I realized after the first week of the internship I needed to write down what I did each day as a reference for filling in my competencies, updating my website, and completing my self-evaluations at the end of each rotation. Being from Annapolis, MD, I always pick out nautical-themed things, and when I saw this Jonathon Adler journal, I knew it would be perfect.
11. Day Planner
Picking out my day planner is something I take very seriously. This year I chose the large Kate Spade 17-month agenda. I selected this day planner because I think it looks more professional than the Lilly Pulitzer agendas, but don’t worry, I have had those too. I keep a Thank You card in the front pocket of my day planner, as a just in case.
12. Colored Pens
Like every good dietetics student, I use different color pens.
13. Flash Drive
On the first day of the internship, everyone is given a flash drive with everything you need throughout the entire internship.

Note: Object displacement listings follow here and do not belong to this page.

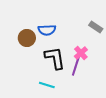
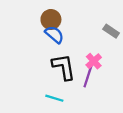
blue semicircle: (47, 30) -> (54, 35), turned -138
brown circle: (27, 38) -> (51, 19), moved

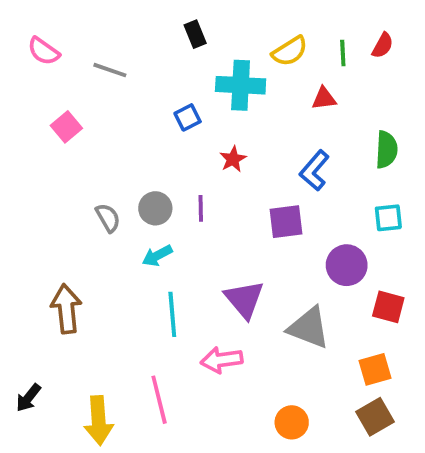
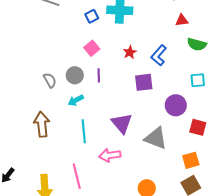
red triangle: (324, 98) -> (182, 20), moved
blue square: (188, 117) -> (92, 16), moved
pink square: (66, 127) -> (92, 48), moved
green semicircle: (386, 150) -> (197, 44), turned 102
red star: (233, 159) -> (130, 52), moved
brown arrow: (66, 309) -> (42, 124), moved

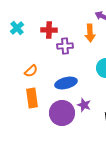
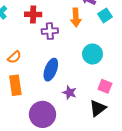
blue ellipse: (66, 83) -> (51, 70), turned -55
purple circle: (62, 113) -> (42, 114), moved

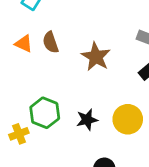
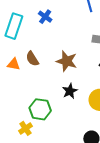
black star: (87, 120) -> (70, 91), moved

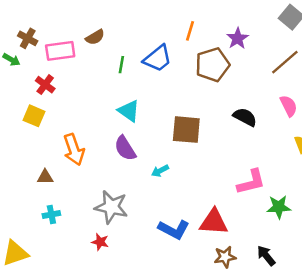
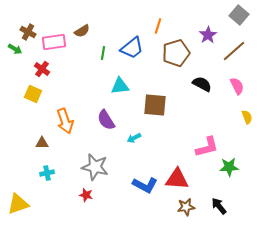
purple star: (237, 38) -> (208, 35), moved
cyan triangle: (129, 111) -> (120, 86), moved, turned -42
black semicircle: (245, 117) -> (202, 84), moved

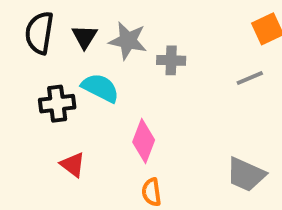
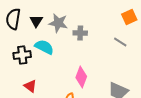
gray line: (250, 78) -> (120, 42), turned 56
pink diamond: (144, 141) -> (81, 77), moved

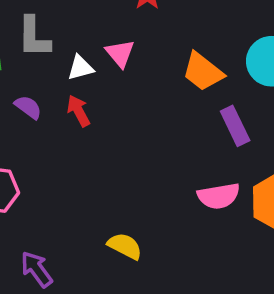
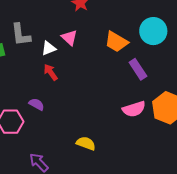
purple semicircle: (28, 107) -> (37, 104), moved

It contains contact information of the preceptors, directions to rotations, homework assignments, and evaluations. This little flash drive is the lifeline to the internship.
14. Pencil Case
I use a Vera Bradley pencil case to hold my calculator, flash drive, and pens. It is just an easy way to keep things from getting lost in your bag.
Hopefully, this post makes your transition from college to a dietetic internship 14 times easier.
These are my personal opinions on what I need for the internship and do not reflect the opinions of the University of Maryland.